The ghoul attacked him, slit pupils on either side of its head blinking red and black, claws extended like it meant to tear through Weylyn’s chest and rip his still-beating heart from its cavity.
He dodged the claws, swooping low onto his knees. His own hands extended, a growl in his throat. The ghoul loomed over him, and he swept his hand up, tearing through hard flesh. He didn’t stop. Couldn’t stop. Not even when blood and guts rained down against him. Even as the creature let out a wild cry. Even when the ghoul fell and twitched, joining the bodies of all the people it had destroyed.
It wasn’t until the thing stopped twitching that Weylyn finally turned to Bryson. She was wide-eyed, disheveled. Her hair was caked in putrid-smelling mud and there were tear marks and blood down her cheeks.
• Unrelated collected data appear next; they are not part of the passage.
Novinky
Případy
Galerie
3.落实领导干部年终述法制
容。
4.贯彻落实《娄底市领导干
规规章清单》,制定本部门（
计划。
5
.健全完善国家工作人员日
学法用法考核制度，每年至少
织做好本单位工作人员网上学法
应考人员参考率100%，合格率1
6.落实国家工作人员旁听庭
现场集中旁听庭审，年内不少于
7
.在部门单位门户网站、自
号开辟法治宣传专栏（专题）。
Her eyes squinted, following his form as he approached. Before her, there was a bowl of raw, rotted meat and blood.
His eyes shot back to her, and he spoke, “It’s alright, little mate,” he assured. In his chest, where the bond she supposedly did not want lay, he felt a surge of warmth, relief. He tugged gently against it, like he could let her know that she was safe. And with him, she always would be. “I’m here now.”